Your assignment: Reproduce the listing below character for character; drop every image.
Input data below:
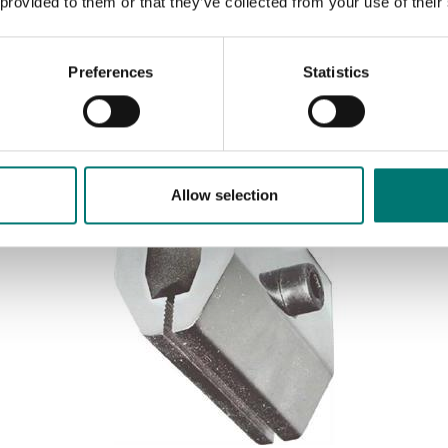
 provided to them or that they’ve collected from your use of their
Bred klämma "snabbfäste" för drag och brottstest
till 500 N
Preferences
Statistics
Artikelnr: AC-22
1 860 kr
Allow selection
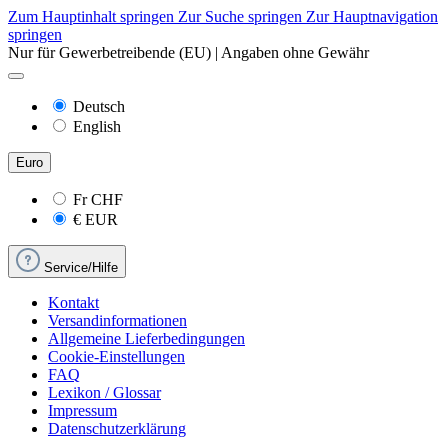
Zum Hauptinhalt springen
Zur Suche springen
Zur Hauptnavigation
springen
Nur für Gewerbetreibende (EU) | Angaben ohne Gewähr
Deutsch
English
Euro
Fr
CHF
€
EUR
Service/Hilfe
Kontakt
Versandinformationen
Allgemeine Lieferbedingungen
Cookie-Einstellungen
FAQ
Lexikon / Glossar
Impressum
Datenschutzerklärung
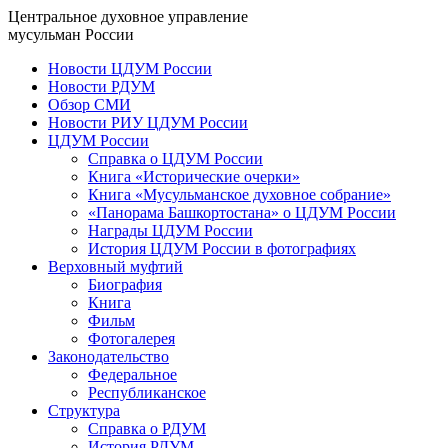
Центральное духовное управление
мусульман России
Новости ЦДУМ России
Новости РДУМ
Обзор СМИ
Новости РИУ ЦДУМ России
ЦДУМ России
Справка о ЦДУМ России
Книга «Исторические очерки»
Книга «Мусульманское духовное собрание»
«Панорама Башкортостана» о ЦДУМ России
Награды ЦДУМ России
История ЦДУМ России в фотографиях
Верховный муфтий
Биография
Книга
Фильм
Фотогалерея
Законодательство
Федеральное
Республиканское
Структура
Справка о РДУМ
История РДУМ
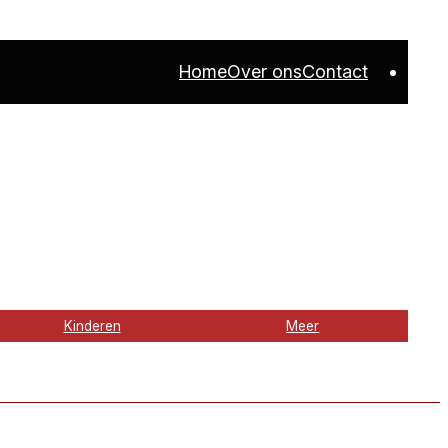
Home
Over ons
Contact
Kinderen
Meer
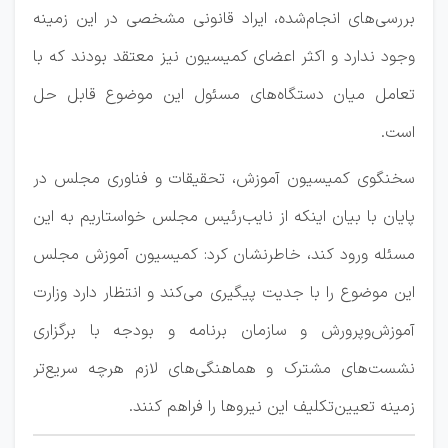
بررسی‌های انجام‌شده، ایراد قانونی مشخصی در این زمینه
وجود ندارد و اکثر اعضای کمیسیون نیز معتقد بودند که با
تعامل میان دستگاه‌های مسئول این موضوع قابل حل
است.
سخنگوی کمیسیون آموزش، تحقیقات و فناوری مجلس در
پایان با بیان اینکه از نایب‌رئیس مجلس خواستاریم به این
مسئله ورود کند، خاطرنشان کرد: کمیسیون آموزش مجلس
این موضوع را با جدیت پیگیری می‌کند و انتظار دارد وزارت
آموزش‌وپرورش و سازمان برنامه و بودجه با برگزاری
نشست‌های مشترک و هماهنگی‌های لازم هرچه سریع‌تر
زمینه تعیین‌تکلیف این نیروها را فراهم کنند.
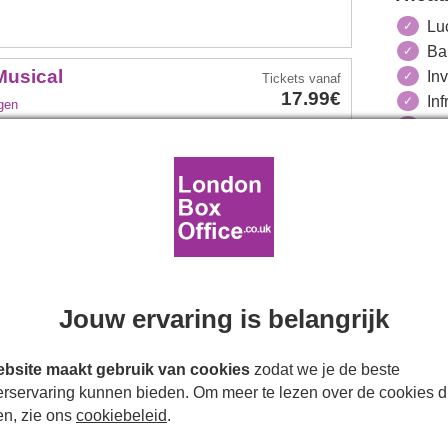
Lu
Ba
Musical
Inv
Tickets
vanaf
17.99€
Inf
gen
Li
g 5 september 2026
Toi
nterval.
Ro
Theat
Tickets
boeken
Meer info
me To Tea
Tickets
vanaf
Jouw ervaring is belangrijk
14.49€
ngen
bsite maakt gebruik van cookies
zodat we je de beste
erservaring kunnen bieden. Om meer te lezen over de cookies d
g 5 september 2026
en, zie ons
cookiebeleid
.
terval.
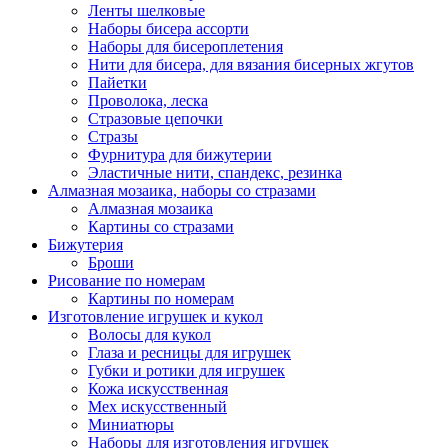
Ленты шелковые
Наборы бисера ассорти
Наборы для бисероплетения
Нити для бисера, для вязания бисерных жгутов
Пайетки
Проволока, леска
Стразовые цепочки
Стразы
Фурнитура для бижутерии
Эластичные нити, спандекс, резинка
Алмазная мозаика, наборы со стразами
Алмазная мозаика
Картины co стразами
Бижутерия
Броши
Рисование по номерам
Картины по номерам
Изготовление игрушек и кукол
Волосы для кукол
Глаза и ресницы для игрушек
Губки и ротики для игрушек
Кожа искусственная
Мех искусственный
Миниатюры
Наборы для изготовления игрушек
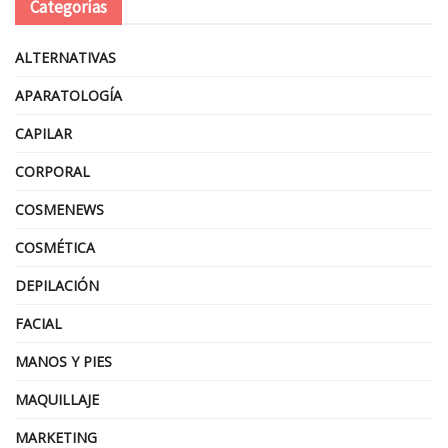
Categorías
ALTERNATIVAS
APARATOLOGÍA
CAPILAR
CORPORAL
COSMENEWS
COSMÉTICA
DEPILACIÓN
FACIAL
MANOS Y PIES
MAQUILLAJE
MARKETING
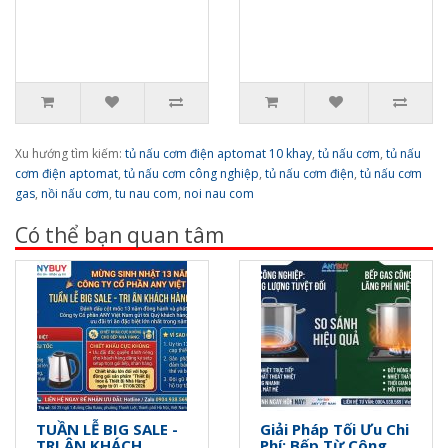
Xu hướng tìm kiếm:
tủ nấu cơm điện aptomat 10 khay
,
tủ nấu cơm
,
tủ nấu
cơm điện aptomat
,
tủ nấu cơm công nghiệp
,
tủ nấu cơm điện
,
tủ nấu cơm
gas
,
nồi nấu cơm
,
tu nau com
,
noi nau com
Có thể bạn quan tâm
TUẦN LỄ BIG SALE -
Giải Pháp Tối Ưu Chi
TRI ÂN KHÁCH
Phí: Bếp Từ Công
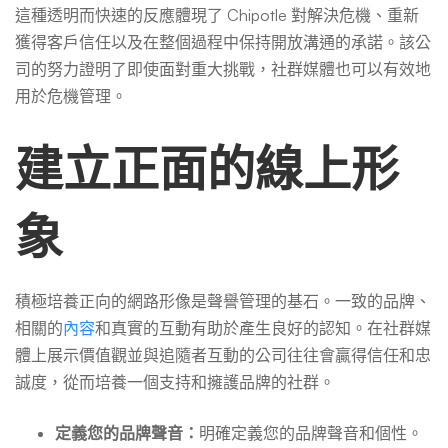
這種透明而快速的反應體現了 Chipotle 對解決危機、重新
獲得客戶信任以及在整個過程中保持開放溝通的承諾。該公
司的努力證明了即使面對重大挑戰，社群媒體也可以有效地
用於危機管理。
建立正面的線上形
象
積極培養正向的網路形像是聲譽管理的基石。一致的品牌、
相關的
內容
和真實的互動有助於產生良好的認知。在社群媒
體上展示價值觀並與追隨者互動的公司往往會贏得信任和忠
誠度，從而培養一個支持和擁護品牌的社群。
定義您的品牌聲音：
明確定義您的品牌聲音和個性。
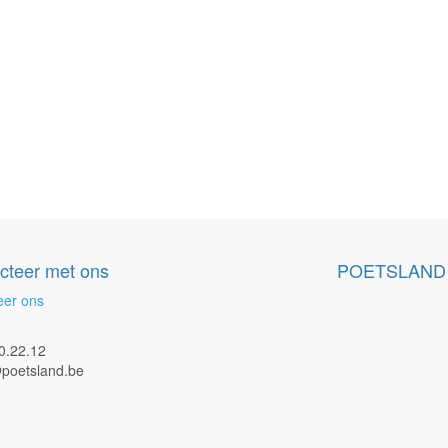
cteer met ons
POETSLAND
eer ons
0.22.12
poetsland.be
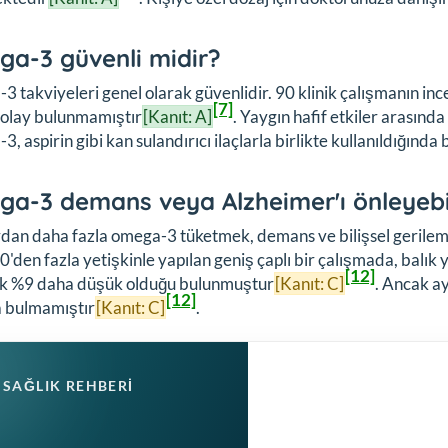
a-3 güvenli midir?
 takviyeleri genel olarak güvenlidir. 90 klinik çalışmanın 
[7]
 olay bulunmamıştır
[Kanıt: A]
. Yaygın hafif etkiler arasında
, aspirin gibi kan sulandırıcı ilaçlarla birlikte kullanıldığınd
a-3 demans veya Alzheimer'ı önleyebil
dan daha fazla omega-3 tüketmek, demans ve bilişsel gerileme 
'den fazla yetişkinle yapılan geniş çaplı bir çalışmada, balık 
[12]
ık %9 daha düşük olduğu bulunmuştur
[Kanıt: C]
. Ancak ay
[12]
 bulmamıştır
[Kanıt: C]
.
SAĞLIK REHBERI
End of Input data.
Answer below:
 provided to them or that they’ve collected from your use of their
Bred klämma "snabbfäste" för drag och brottstest
till 500 N
Preferences
Statistics
Artikelnr: AC-22
1 860 kr
Allow selection
Zum Hauptinhalt springen
Zur Suche springen
Zur Hauptnavigation
springen
Nur für Gewerbetreibende (EU) | Angaben ohne Gewähr
Deutsch
English
Euro
Fr
CHF
€
EUR
Service/Hilfe
Kontakt
Versandinformationen
Allgemeine Lieferbedingungen
Cookie-Einstellungen
FAQ
Lexikon / Glossar
Impressum
Datenschutzerklärung
Центральное духовное управление
мусульман России
Новости ЦДУМ России
Новости РДУМ
Обзор СМИ
Новости РИУ ЦДУМ России
ЦДУМ России
Справка о ЦДУМ России
Книга «Исторические очерки»
Книга «Мусульманское духовное собрание»
«Панорама Башкортостана» о ЦДУМ России
Награды ЦДУМ России
История ЦДУМ России в фотографиях
Верховный муфтий
Биография
Книга
Фильм
Фотогалерея
Законодательство
Федеральное
Республиканское
Структура
Справка о РДУМ
История РДУМ
Home
Over ons
Contact
Kinderen
Meer
بررسی‌های انجام‌شده، ایراد قانونی مشخصی در این زمینه
وجود ندارد و اکثر اعضای کمیسیون نیز معتقد بودند که با
تعامل میان دستگاه‌های مسئول این موضوع قابل حل
است.
سخنگوی کمیسیون آموزش، تحقیقات و فناوری مجلس در
پایان با بیان اینکه از نایب‌رئیس مجلس خواستاریم به این
مسئله ورود کند، خاطرنشان کرد: کمیسیون آموزش مجلس
این موضوع را با جدیت پیگیری می‌کند و انتظار دارد وزارت
آموزش‌وپرورش و سازمان برنامه و بودجه با برگزاری
نشست‌های مشترک و هماهنگی‌های لازم هرچه سریع‌تر
زمینه تعیین‌تکلیف این نیروها را فراهم کنند.
Lu
Ba
Musical
Inv
Tickets
vanaf
17.99€
Inf
gen
Li
g 5 september 2026
Toi
nterval.
Ro
Theat
Tickets
boeken
Meer info
me To Tea
Tickets
vanaf
Jouw ervaring is belangrijk
14.49€
ngen
bsite maakt gebruik van cookies
zodat we je de beste
erservaring kunnen bieden. Om meer te lezen over de cookies d
g 5 september 2026
en, zie ons
cookiebeleid
.
terval.
Ленты шелковые
Наборы бисера ассорти
Наборы для бисероплетения
Нити для бисера, для вязания бисерных жгутов
Пайетки
Проволока, леска
Стразовые цепочки
Стразы
Фурнитура для бижутерии
Эластичные нити, спандекс, резинка
Алмазная мозаика, наборы со стразами
Алмазная мозаика
Картины co стразами
Бижутерия
Броши
Рисование по номерам
Картины по номерам
Изготовление игрушек и кукол
Волосы для кукол
Глаза и ресницы для игрушек
Губки и ротики для игрушек
Кожа искусственная
Мех искусственный
Миниатюры
Наборы для изготовления игрушек
Categorías
ALTERNATIVAS
APARATOLOGÍA
CAPILAR
CORPORAL
COSMENEWS
COSMÉTICA
DEPILACIÓN
FACIAL
MANOS Y PIES
MAQUILLAJE
MARKETING
Xu hướng tìm kiếm:
tủ nấu cơm điện aptomat 10 khay
,
tủ nấu cơm
,
tủ nấu
cơm điện aptomat
,
tủ nấu cơm công nghiệp
,
tủ nấu cơm điện
,
tủ nấu cơm
gas
,
nồi nấu cơm
,
tu nau com
,
noi nau com
Có thể bạn quan tâm
TUẦN LỄ BIG SALE -
Giải Pháp Tối Ưu Chi
TRI ÂN KHÁCH
Phí: Bếp Từ Công
這種透明而快速的反應體現了 Chipotle 對解決危機、重新
獲得客戶信任以及在整個過程中保持開放溝通的承諾。該公
司的努力證明了即使面對重大挑戰，社群媒體也可以有效地
用於危機管理。
建立正面的線上形
象
積極培養正向的網路形像是聲譽管理的基石。一致的品牌、
相關的
內容
和真實的互動有助於產生良好的認知。在社群媒
體上展示價值觀並與追隨者互動的公司往往會贏得信任和忠
誠度，從而培養一個支持和擁護品牌的社群。
定義您的品牌聲音：
明確定義您的品牌聲音和個性。
cteer met ons
POETSLAND
eer ons
0.22.12
poetsland.be
a-3 güvenli midir?
 takviyeleri genel olarak güvenlidir. 90 klinik çalışmanın 
[7]
 olay bulunmamıştır
[Kanıt: A]
. Yaygın hafif etkiler arasında
, aspirin gibi kan sulandırıcı ilaçlarla birlikte kullanıldığınd
a-3 demans veya Alzheimer'ı önleyebil
dan daha fazla omega-3 tüketmek, demans ve bilişsel gerileme 
'den fazla yetişkinle yapılan geniş çaplı bir çalışmada, balık 
[12]
ık %9 daha düşük olduğu bulunmuştur
[Kanıt: C]
. Ancak ay
[12]
 bulmamıştır
[Kanıt: C]
.
SAĞLIK REHBERI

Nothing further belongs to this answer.